Presenting a technical paper - Why presenting this research matters more than publishing it
One of the opportunities I look out for as a young engineer is the chance to present a technical paper and gather learnings from it. In December 2025, I had the opportunity to present my technical paper at the IRSE ASPECT 2025 conference in Yokohama, Japan. As well as the chance to visit a new city, I was excited to present my paper and see what panel discussions would follow.
As most of you in the rail industry (and passengers) know, we are currently facing a paradox: we are being asked to run more trains on the same infrastructure while using significantly less energy. With traction accounting for roughly 86% of total rail energy use, this presents a fundamental operational challenge. The intersection of engineering and modelling – the area I work in – is often looked at to address this.
My recent paper, Leveraging Operational Modelling to Drive Efficiency and Sustainability in Rail Systems, argues that modelling must move from a specialist academic tool used only for megaprojects to an everyday driver of decision-making. Whether evaluating ETCS/ATO rollouts or quantifying Time Signal at Red (TSAR) inefficiencies, modelling allows us to find the operational frontier of existing networks before committing to major capital spend.
Presenting this research at the ASPECT conference highlighted a crucial reality: publishing is passive, but presenting is transformative. While my case studies showed we can detect instability and energy-performance trade-offs (like Energy × Average Minutes Late) before they happen, the real value lay in the dialogue that followed the presentation. I learned that infrastructure engineers, asset managers, and energy specialists all see modelling through different lenses: capacity, cost, or carbon.

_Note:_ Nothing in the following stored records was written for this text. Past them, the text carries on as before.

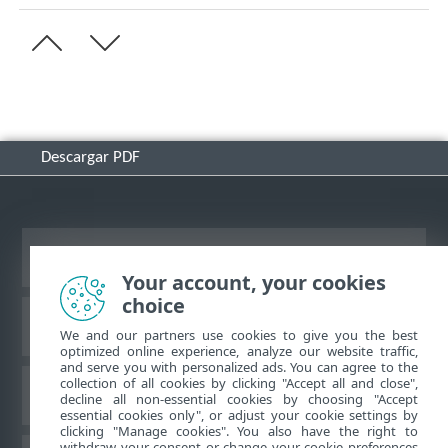
Descargar PDF
Ver sitio del escritorio
Your account, your cookies
choice
Base de conocimiento de ESET
We and our partners use cookies to give you the best
optimized online experience, analyze our website traffic,
and serve you with personalized ads. You can agree to the
collection of all cookies by clicking "Accept all and close",
Foro de ESET
decline all non-essential cookies by choosing "Accept
essential cookies only", or adjust your cookie settings by
clicking "Manage cookies". You also have the right to
withdraw your consent or change your cookie preferences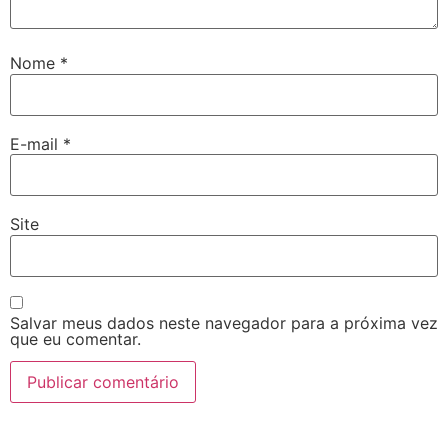
Nome
*
E-mail
*
Site
Salvar meus dados neste navegador para a próxima vez
que eu comentar.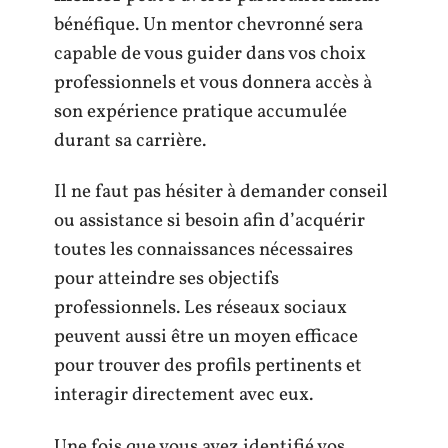
bénéfique. Un mentor chevronné sera
capable de vous guider dans vos choix
professionnels et vous donnera accès à
son expérience pratique accumulée
durant sa carrière.
Il ne faut pas hésiter à demander conseil
ou assistance si besoin afin d’acquérir
toutes les connaissances nécessaires
pour atteindre ses objectifs
professionnels. Les réseaux sociaux
peuvent aussi être un moyen efficace
pour trouver des profils pertinents et
interagir directement avec eux.
Une fois que vous avez identifié vos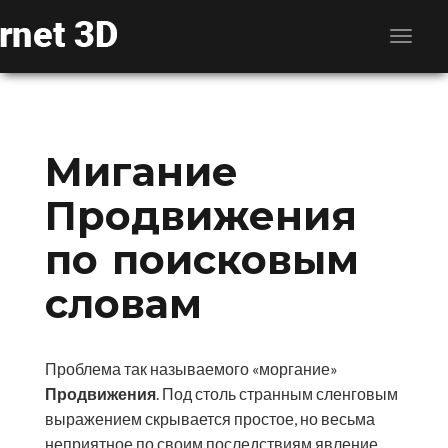
Мигание
Продвижения
по поисковым
словам
Проблема так называемого «моргание»
Продвижения
. Под столь странным сленговым
выражением скрывается простое, но весьма
неприятное по своим последствиям явление,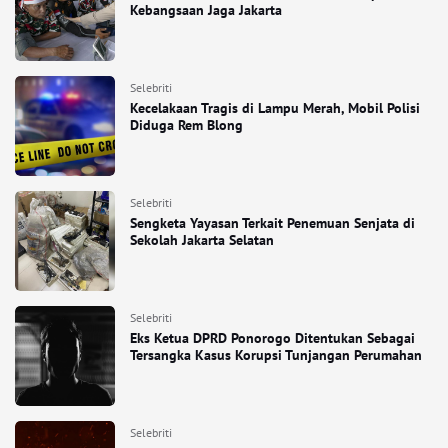
Kebangsaan Jaga Jakarta
Selebriti
Kecelakaan Tragis di Lampu Merah, Mobil Polisi
Diduga Rem Blong
Selebriti
Sengketa Yayasan Terkait Penemuan Senjata di
Sekolah Jakarta Selatan
Selebriti
Eks Ketua DPRD Ponorogo Ditentukan Sebagai
Tersangka Kasus Korupsi Tunjangan Perumahan
Selebriti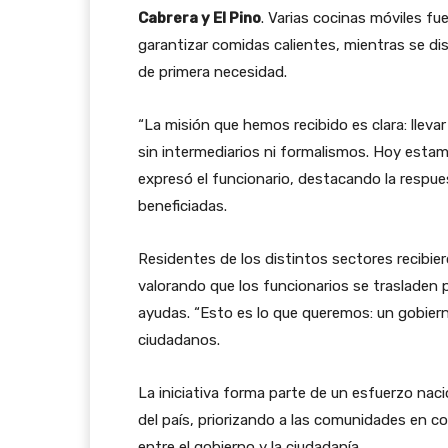
Cabrera y El Pino
. Varias cocinas móviles f
garantizar comidas calientes, mientras se d
de primera necesidad.
“La misión que hemos recibido es clara: lleva
sin intermediarios ni formalismos. Hoy estamo
expresó el funcionario, destacando la respue
beneficiadas.
Residentes de los distintos sectores recibier
valorando que los funcionarios se trasladen 
ayudas. “Esto es lo que queremos: un gobie
ciudadanos.
La iniciativa forma parte de un esfuerzo naci
del país, priorizando a las comunidades en co
entre el gobierno y la ciudadanía.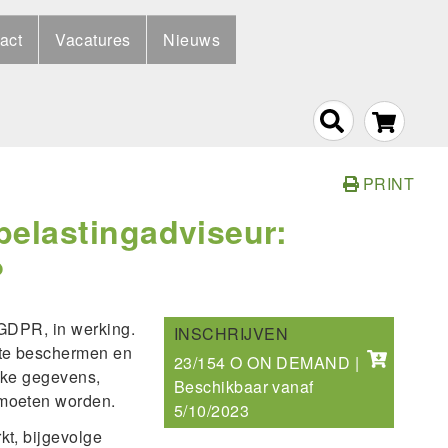
act
Vacatures
Nieuws
PRINT
elastingadviseur:
?
 GDPR, in werking.
INSCHRIJVEN
 te beschermen en
23/154 O ON DEMAND |
jke gegevens,
Beschikbaar vanaf
 moeten worden.
5/10/2023
t, bijgevolge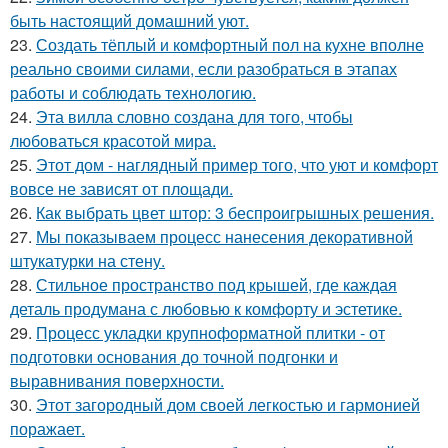
быть настоящий домашний уют.
23.
Создать тёплый и комфортный пол на кухне вполне
реально своими силами, если разобраться в этапах
работы и соблюдать технологию.
24.
Эта вилла словно создана для того, чтобы
любоваться красотой мира.
25.
Этот дом - наглядный пример того, что уют и комфорт
вовсе не зависят от площади.
26.
Как выбрать цвет штор: 3 беспроигрышных решения.
27.
Мы показываем процесс нанесения декоративной
штукатурки на стену.
28.
Стильное пространство под крышей, где каждая
деталь продумана с любовью к комфорту и эстетике.
29.
Процесс укладки крупноформатной плитки - от
подготовки основания до точной подгонки и
выравнивания поверхности.
30.
Этот загородный дом своей легкостью и гармонией
поражает.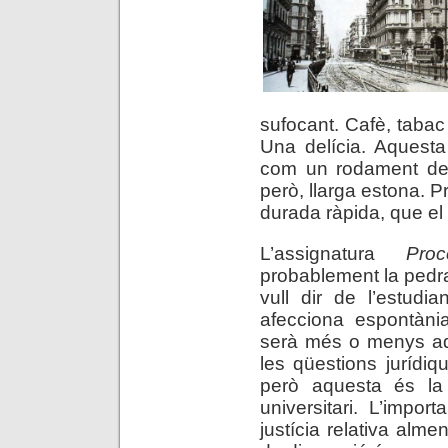
sufocant. Cafè, taba
Una delícia. Aquest
com un rodament de 
però, llarga estona. Pr
durada ràpida, que el
L’assignatura
Proc
probablement la pedra
vull dir de l’estudi
afecciona espontàni
serà més o menys advo
les qüestions jurídiq
però aquesta és la 
universitari. L’import
justícia relativa alm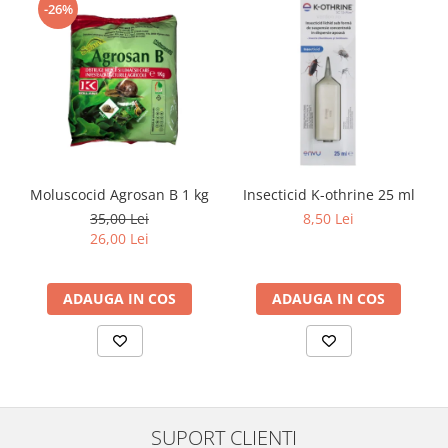
-26%
Moluscocid Agrosan B 1 kg
Insecticid K-othrine 25 ml
35,00 Lei
8,50 Lei
26,00 Lei
ADAUGA IN COS
ADAUGA IN COS
SUPORT CLIENTI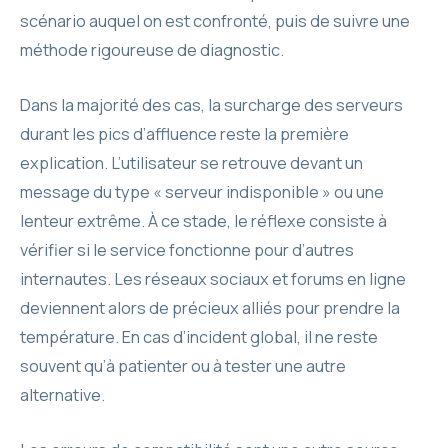
scénario auquel on est confronté, puis de suivre une
méthode rigoureuse de diagnostic.
Dans la majorité des cas, la surcharge des serveurs
durant les pics d’affluence reste la première
explication. L’utilisateur se retrouve devant un
message du type « serveur indisponible » ou une
lenteur extrême. À ce stade, le réflexe consiste à
vérifier si le service fonctionne pour d’autres
internautes. Les réseaux sociaux et forums en ligne
deviennent alors de précieux alliés pour prendre la
température. En cas d’incident global, il ne reste
souvent qu’à patienter ou à tester une autre
alternative.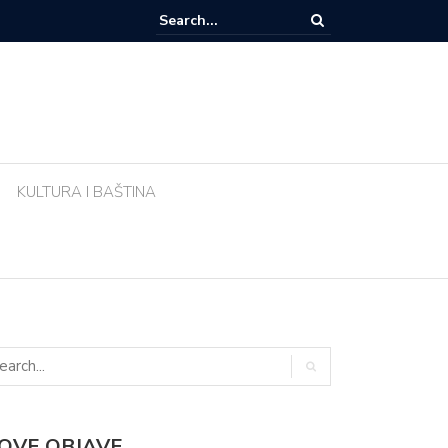
zemlja sve popularnije odredište Amerikanaca u mirovini: Evo zašto mi
 Meksika
KULTURA I BAŠTINA
OVE OBJAVE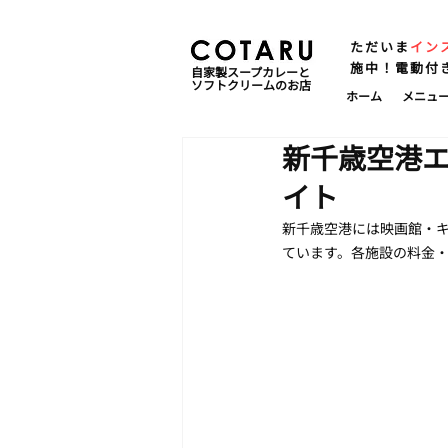
ただいま
イン
施中！電動付
自家製スープカレーと
ソフトクリームのお店
ホーム
メニュ
新千歳空港
イト
新千歳空港には映画館・
ています。各施設の料金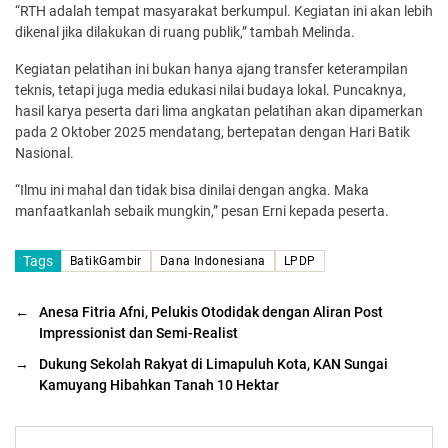
“RTH adalah tempat masyarakat berkumpul. Kegiatan ini akan lebih
dikenal jika dilakukan di ruang publik,” tambah Melinda.
Kegiatan pelatihan ini bukan hanya ajang transfer keterampilan
teknis, tetapi juga media edukasi nilai budaya lokal. Puncaknya,
hasil karya peserta dari lima angkatan pelatihan akan dipamerkan
pada 2 Oktober 2025 mendatang, bertepatan dengan Hari Batik
Nasional.
“Ilmu ini mahal dan tidak bisa dinilai dengan angka. Maka
manfaatkanlah sebaik mungkin,” pesan Erni kepada peserta.
Tags
BatikGambir
Dana Indonesiana
LPDP
←
Anesa Fitria Afni, Pelukis Otodidak dengan Aliran Post
Impressionist dan Semi-Realist
→
Dukung Sekolah Rakyat di Limapuluh Kota, KAN Sungai
Kamuyang Hibahkan Tanah 10 Hektar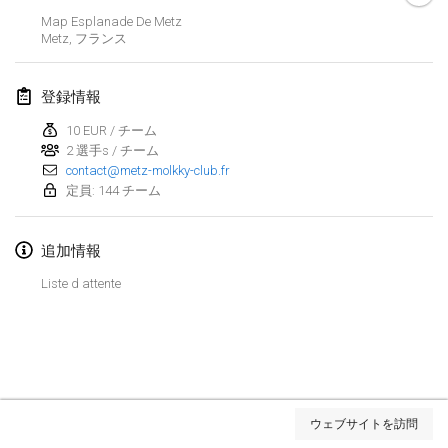
2019年1月26日
|
フランス
Map Esplanade De Metz
Metz
,
フランス
2019年2月
登録情報
Kotka Mölkky Open Indoor
2019年2月2日
|
フィンランド
10 EUR / チーム
2 選手s / チーム
contact@metz-molkky-club.fr
Lumi Mölkky
定員: 144 チーム
2019年2月9日
|
フィンランド
Tournoi de la St Valentin
追加情報
2019年2月9日
|
フランス
Liste d attente
OTH
2019年2月16日
|
フィンランド
Indoor des Bouchons
リストを表示
2019年2月16日
|
フランス
ウェブサイトを訪問
表示中
231
トーナメント
監修:
Mölkk Your World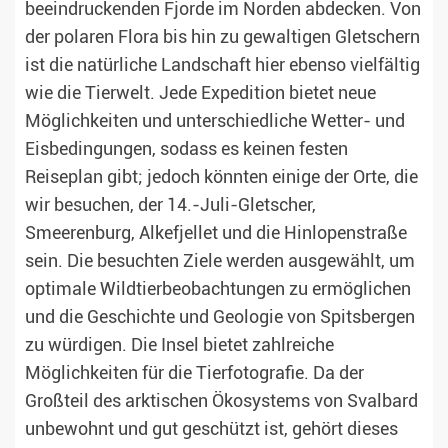
beeindruckenden Fjorde im Norden abdecken. Von
der polaren Flora bis hin zu gewaltigen Gletschern
ist die natürliche Landschaft hier ebenso vielfältig
wie die Tierwelt. Jede Expedition bietet neue
Möglichkeiten und unterschiedliche Wetter- und
Eisbedingungen, sodass es keinen festen
Reiseplan gibt; jedoch könnten einige der Orte, die
wir besuchen, der 14.-Juli-Gletscher,
Smeerenburg, Alkefjellet und die Hinlopenstraße
sein. Die besuchten Ziele werden ausgewählt, um
optimale Wildtierbeobachtungen zu ermöglichen
und die Geschichte und Geologie von Spitsbergen
zu würdigen. Die Insel bietet zahlreiche
Möglichkeiten für die Tierfotografie. Da der
Großteil des arktischen Ökosystems von Svalbard
unbewohnt und gut geschützt ist, gehört dieses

The panel discussion that followed my presentation reinforced a sobering gap: modelling is still too often used reactively rather than proactively. To bridge this, we must move beyond the technical "how" and focus on the strategic "why." If we want to move from "interesting technical tool" to "strategic operational necessity," we must translate our simulations into the language of business and operations. Modelling shouldn't sit in isolation; it should be the heartbeat of our energy and asset strategies.